Deciding to turn his excitement over his father's recovery into action for the disease, Terence partnered with the CPF and planned his first fundraiser. It was an easy decision, he says, to choose to raise funds for the CPF. "After coming to terms with the fact that my father had a disease with no known cause and no cure, I began researching the Internet to try and learn more about the disease. In my search I found the CPF," he said.
Through Terence's attendance of a 2007 "Living with IPF" patient event held by the CPF in partnership with Mt. Sinai, Terence learned more about the disease, about patients' struggles and about the need to increase funding. "I realized the CPF could make an impact on my father's chance for survival," he said. "These people are amazing! I found an organization that's actually helping to find a cure," Terence says. "I had to take action and do something about this terrible disease."
Prior to holding the fundraiser, Terence participated in National IPF Awareness Week in September 2007 which drove his commitment to the CPF further. "It reinforced my interest and confidence in the organization's mission," he said. "IPF Week was another way the CPF identified that I could help, other than raising money for the cause."
Through his experience on Capitol Hill, Terence learned more about the CPF. "I was able to gain a better understanding of the limited resources the organization has and yet how much it is still capable of accomplishing," he said.
"CPF was an organization that responded to me, helped provide information, offered support and seemed to be leading the awareness effort. I wanted to give back. I wanted to join the cause, to spread the message and help them realize their mission," Terence said. "We were so fortunate to have the result my father did. I wanted to help others who may have been less fortunate, who are dealing with this or may deal with this in the future."
Terence, a member of the New York Roadrunner's Club, has already set the date for next year's 5K Run/Walk for May 16, 2009. "I'm incredibly proud of our accomplishment, and this is going to become an even bigger event next year."

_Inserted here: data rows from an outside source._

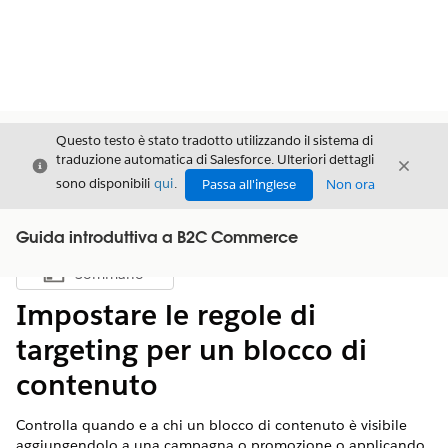
Questo testo è stato tradotto utilizzando il sistema di
traduzione automatica di Salesforce. Ulteriori dettagli
Chiudi
Chiud
Chiudi
sono disponibili
qui
.
Passa all'inglese
Non ora
Guida introduttiva a B2C Commerce
Sommario
Mostra sommario
Impostare le regole di
targeting per un blocco di
contenuto
Controlla quando e a chi un blocco di contenuto è visibile
aggiungendolo a una campagna o promozione o applicando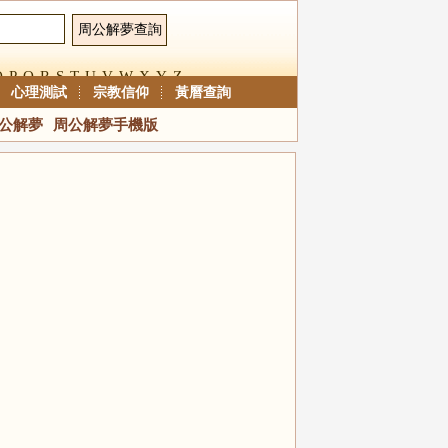
O
P
Q
R
S
T
U
V
W
X
Y
Z
心理測試
宗教信仰
黃曆查詢
公解夢
周公解夢手機版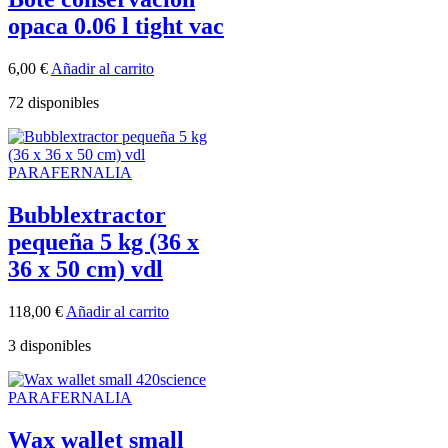
opaca 0.06 l tight vac
6,00
€
Añadir al carrito
72 disponibles
PARAFERNALIA
Bubblextractor
pequeña 5 kg (36 x
36 x 50 cm) vdl
118,00
€
Añadir al carrito
3 disponibles
PARAFERNALIA
Wax wallet small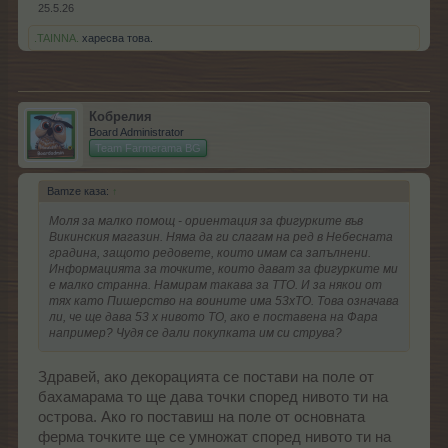
25.5.26
.TAINNA.
харесва това.
Кобрелия
Board Administrator
Team Farmerama BG
Bamze каза:
↑
Моля за малко помощ - ориентация за фигурките във
Викинския магазин. Няма да ги слагам на ред в Небесната
градина, защото редовете, които имам са запълнени.
Информацията за точките, които дават за фигурките ми
е малко странна. Намирам такава за ТТО. И за някои от
тях като Пишерство на воините има 53хТО. Това означава
ли, че ще дава 53 х нивото ТО, ако е поставена на Фара
например? Чудя се дали покупката им си струва?
Здравей, ако декорацията се постави на поле от
бахамарама то ще дава точки според нивото ти на
острова. Ако го поставиш на поле от основната
ферма точките ще се умножат според нивото ти на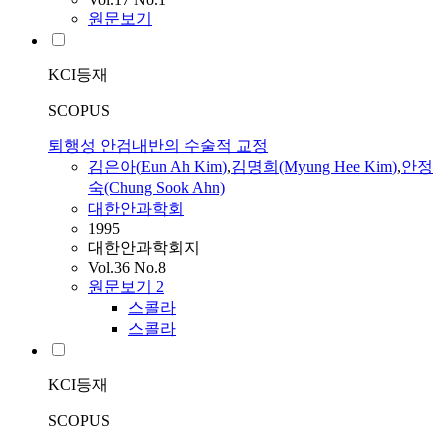
원문보기
KCI등재
SCOPUS
퇴행성 안검내반의 수술적 교정
김은아
(
Eun
Ah
Kim
)
,
김명희(Myung Hee
Kim
)
,
안정
숙(Chung Sook Ahn)
대한안과학회
1995
대한안과학회지
Vol.36 No.8
원문보기
2
스콜라
스콜라
KCI등재
SCOPUS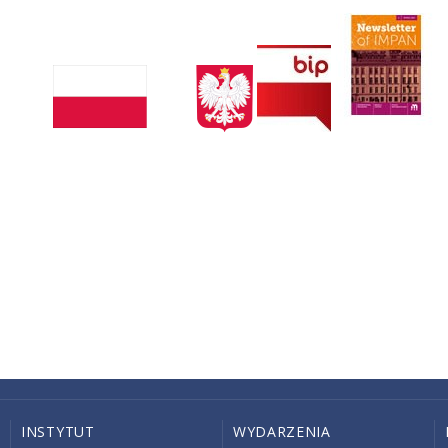
INSTYTUT
WYDARZENIA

Terence Shares the Three things he feels made his fundraising effort so successful:
-Personal connection - the fact that I had a personal connection to the cause gave me the passion to enlist others to get involved
-Communications - we sent out to a wide range of people and encouraged everyone to spread the message
-Support - the support of friends, family and others affected by the disease made it really come together. I couldn't have done it without the support of a few key friends who really got involved, recruited others and helped execute our plan.
Here is one of the letters Terence sent to family, friends and colleagues to ask for support of his fundraising effort. Use his letter as a template to start your own fundraising letter!
I'd like to invite you to join me, Eric Chandler and Anne Hogan for the first-ever 5K Run-Walk to support the Coalition for Pulmonary Fibrosis (CPF).
The event will kick-off on Saturday, May 17, 2008, at 10 a.m. in Central Park. Save the date, and stay tuned for details about the event and donation options.
As many of you know, my father was diagnosed with Pulmonary Fibrosis: a disease which takes the lives of 40,000 people every year - the same number that die from breast cancer. My father was one of the lucky handful who survived because of a double-lung transplant. His rapid recovery has been nothing short of a miracle. My father, Tom Hales, is an incredibly blessed man.
Unfortunately, the patients who die each year never have that option. We are eternally grateful for his second chance, and we want to help the CPF fund research that will help thousands of others who will face this dreadful disease.
This run is a gift to all the patients alive now who would continue living if a treatment were discovered. Please help me make a difference for them.
Please join us on May 17th as we set out to generate awareness and understanding of Pulmonary Fibrosis, or please consider making a contribution to the CPF (www.coalitionforpf.org).